● DATA TO USE
[Start of section]

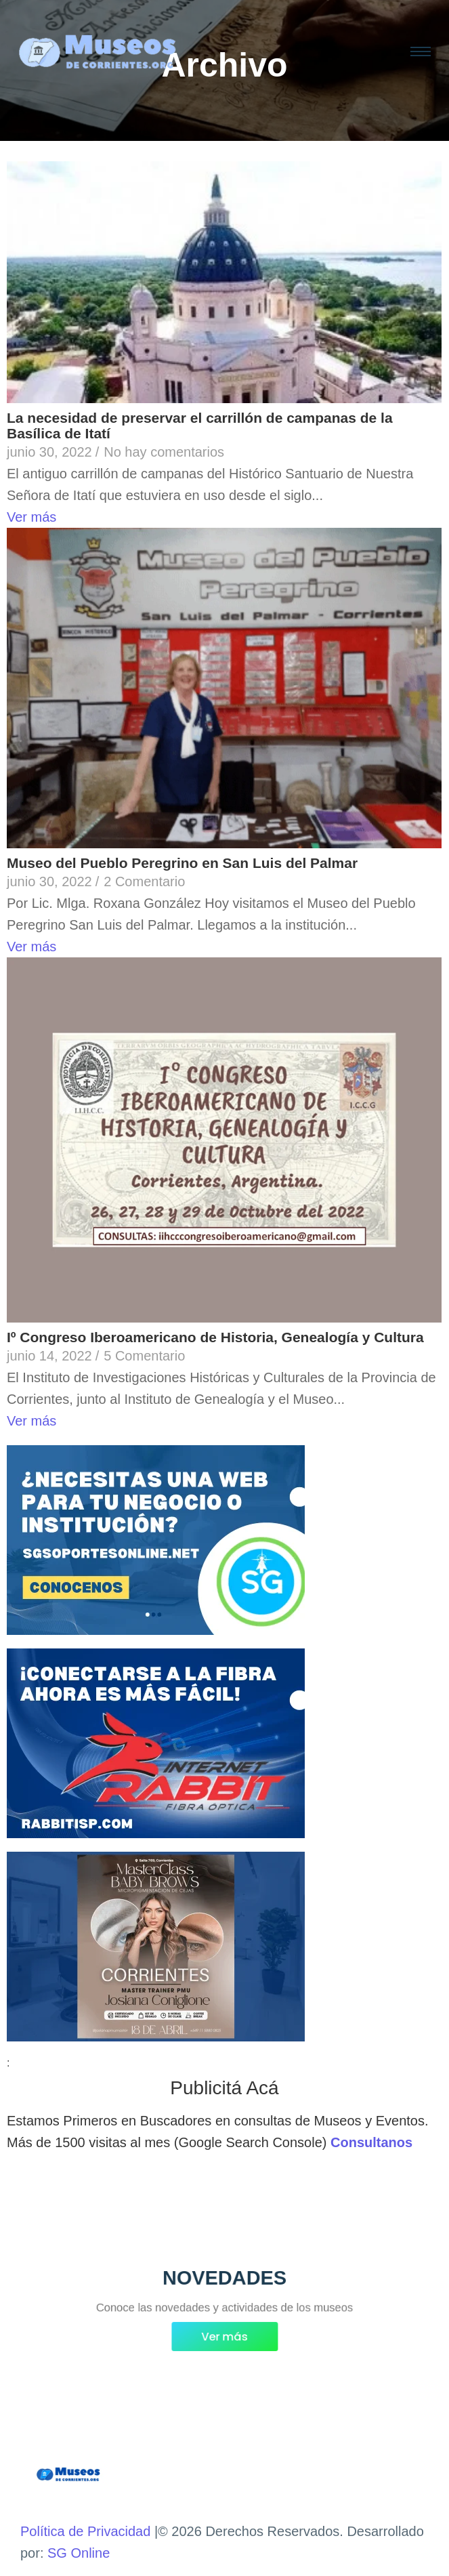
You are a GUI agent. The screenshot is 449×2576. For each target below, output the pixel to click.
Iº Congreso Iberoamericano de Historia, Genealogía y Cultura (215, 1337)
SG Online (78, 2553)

[End of section]
[Start of section]

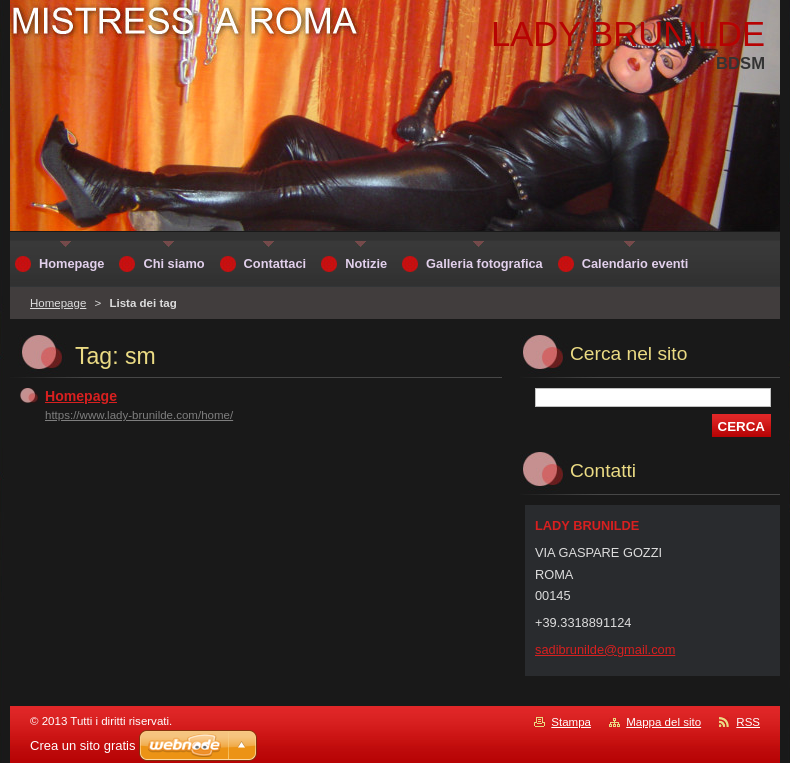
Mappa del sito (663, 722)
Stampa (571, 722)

[End of section]

Among the entries above, locate the lines containing "You are a GUI" and "SG Online (78, 2553)", and transcribe exactly those two lines and all lines between.

You are a GUI agent. The screenshot is 449×2576. For each target below, output the pixel to click.
Iº Congreso Iberoamericano de Historia, Genealogía y Cultura (215, 1337)
SG Online (78, 2553)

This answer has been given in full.